Prompt:
Lines below that include "week" are the answer; copy each one.

(Page layout parsing data)
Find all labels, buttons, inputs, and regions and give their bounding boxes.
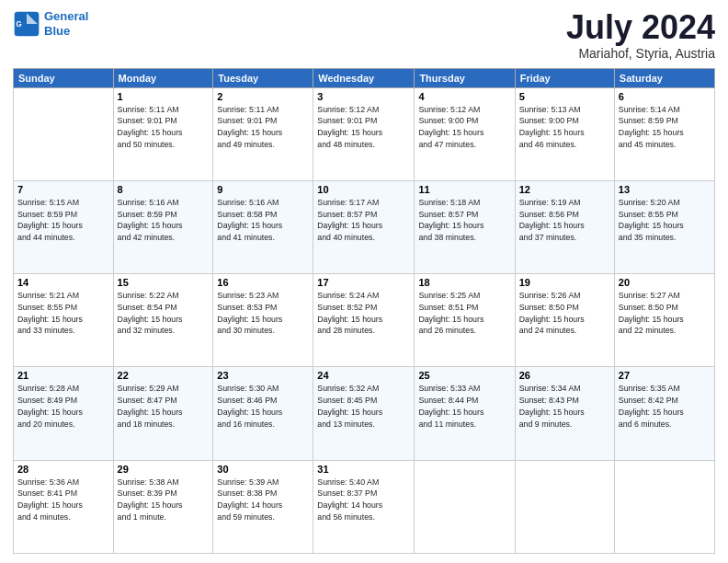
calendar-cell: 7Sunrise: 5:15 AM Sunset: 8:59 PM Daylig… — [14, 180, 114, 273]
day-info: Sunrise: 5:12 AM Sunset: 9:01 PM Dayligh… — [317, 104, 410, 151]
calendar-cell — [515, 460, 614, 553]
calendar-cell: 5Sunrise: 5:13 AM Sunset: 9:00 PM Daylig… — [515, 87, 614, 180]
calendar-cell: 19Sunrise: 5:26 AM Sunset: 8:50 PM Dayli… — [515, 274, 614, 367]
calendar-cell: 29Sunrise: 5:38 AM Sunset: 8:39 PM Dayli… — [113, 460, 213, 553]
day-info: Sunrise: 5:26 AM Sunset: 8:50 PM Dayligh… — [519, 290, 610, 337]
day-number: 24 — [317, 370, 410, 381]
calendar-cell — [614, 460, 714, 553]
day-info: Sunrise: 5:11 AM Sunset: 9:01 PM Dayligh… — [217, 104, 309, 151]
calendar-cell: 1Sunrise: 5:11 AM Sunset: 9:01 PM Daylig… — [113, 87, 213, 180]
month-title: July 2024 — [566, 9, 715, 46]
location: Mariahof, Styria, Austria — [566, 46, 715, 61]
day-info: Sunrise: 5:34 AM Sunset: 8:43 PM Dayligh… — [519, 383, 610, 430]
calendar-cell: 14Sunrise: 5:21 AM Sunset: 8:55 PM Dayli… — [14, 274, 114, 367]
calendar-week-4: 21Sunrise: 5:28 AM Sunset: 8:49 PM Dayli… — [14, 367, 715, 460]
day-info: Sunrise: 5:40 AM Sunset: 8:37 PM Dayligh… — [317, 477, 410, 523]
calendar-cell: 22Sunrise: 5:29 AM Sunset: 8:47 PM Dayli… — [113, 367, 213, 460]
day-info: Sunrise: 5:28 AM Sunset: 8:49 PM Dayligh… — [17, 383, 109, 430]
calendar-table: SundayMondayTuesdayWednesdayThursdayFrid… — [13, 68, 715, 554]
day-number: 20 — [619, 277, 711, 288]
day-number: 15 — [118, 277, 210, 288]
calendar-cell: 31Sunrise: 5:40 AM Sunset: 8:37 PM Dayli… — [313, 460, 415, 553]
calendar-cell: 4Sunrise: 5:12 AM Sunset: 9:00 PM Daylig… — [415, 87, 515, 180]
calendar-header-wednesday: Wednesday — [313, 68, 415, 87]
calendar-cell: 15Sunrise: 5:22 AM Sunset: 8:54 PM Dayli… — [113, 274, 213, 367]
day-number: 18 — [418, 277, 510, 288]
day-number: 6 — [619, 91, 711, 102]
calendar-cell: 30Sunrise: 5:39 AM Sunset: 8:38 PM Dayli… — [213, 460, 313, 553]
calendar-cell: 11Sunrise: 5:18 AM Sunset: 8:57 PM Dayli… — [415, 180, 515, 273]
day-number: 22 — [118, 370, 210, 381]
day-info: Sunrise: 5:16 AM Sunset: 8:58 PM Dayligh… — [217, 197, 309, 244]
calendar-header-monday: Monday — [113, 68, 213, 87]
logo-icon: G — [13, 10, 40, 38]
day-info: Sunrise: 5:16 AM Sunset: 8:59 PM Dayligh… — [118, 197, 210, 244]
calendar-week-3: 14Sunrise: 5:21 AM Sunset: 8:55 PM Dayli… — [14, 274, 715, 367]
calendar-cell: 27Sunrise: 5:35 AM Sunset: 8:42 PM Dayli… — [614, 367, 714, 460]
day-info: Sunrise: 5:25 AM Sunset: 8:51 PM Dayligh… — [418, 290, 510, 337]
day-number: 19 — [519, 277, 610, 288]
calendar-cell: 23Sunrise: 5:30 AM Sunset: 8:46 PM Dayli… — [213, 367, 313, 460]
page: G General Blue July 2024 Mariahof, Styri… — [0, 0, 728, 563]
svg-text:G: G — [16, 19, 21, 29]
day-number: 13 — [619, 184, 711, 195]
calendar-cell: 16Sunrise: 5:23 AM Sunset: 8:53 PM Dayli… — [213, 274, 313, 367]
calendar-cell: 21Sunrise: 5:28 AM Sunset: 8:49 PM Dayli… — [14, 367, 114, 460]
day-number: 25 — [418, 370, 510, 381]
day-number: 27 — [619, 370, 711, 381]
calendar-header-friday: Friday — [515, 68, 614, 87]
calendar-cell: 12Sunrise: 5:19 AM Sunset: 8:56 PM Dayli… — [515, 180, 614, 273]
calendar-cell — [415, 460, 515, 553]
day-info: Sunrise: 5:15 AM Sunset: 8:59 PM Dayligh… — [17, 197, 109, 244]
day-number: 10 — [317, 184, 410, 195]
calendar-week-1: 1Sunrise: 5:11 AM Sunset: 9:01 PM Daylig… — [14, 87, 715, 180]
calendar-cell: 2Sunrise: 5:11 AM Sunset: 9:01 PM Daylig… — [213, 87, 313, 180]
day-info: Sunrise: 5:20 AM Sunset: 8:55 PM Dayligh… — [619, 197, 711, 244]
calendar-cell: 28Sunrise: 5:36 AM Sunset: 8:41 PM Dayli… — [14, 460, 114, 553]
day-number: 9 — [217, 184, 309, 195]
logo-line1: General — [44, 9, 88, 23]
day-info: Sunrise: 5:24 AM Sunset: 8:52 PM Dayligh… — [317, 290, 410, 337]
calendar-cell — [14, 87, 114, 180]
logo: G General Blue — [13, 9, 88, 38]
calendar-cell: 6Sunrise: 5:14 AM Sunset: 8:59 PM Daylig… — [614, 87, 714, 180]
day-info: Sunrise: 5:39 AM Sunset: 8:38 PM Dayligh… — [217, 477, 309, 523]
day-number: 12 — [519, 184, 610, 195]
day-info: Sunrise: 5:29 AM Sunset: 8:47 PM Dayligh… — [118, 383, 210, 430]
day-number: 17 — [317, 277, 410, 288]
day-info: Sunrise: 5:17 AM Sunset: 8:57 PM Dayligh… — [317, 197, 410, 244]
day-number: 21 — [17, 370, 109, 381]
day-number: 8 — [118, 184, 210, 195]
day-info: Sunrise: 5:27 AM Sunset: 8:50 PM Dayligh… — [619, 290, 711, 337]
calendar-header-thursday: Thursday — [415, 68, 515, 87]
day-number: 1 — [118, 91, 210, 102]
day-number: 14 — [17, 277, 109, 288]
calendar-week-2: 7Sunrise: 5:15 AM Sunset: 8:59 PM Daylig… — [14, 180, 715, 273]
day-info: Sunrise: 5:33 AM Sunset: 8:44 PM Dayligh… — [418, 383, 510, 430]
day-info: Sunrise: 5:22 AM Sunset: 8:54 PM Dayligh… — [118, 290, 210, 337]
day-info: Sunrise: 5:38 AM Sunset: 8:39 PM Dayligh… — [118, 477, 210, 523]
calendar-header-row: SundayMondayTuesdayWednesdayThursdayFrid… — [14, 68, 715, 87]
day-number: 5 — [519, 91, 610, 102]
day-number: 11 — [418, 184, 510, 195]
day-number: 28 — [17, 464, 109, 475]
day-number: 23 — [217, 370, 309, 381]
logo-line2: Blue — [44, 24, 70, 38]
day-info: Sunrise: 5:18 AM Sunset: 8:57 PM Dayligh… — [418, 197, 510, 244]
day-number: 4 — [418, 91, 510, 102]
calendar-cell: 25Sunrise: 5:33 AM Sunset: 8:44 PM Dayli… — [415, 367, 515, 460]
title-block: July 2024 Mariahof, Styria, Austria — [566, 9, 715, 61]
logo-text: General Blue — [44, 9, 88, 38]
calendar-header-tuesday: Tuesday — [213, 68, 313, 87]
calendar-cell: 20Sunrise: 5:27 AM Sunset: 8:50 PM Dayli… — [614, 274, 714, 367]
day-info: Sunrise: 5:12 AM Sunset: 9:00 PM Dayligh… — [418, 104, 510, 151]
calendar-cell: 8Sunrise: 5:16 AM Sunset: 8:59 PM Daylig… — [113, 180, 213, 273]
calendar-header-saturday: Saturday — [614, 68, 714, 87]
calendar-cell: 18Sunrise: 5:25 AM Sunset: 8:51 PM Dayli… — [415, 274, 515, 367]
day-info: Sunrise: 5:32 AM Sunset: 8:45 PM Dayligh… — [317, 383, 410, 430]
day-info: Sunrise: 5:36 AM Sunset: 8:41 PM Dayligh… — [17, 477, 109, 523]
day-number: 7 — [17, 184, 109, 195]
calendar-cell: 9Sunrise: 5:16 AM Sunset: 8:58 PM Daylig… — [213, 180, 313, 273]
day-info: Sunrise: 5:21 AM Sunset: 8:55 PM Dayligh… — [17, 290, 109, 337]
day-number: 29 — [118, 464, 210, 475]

The completed task:
calendar-week-4: 21Sunrise: 5:28 AM Sunset: 8:49 PM Dayli… — [14, 367, 715, 460]
calendar-week-3: 14Sunrise: 5:21 AM Sunset: 8:55 PM Dayli… — [14, 274, 715, 367]
calendar-week-1: 1Sunrise: 5:11 AM Sunset: 9:01 PM Daylig… — [14, 87, 715, 180]
calendar-week-2: 7Sunrise: 5:15 AM Sunset: 8:59 PM Daylig… — [14, 180, 715, 273]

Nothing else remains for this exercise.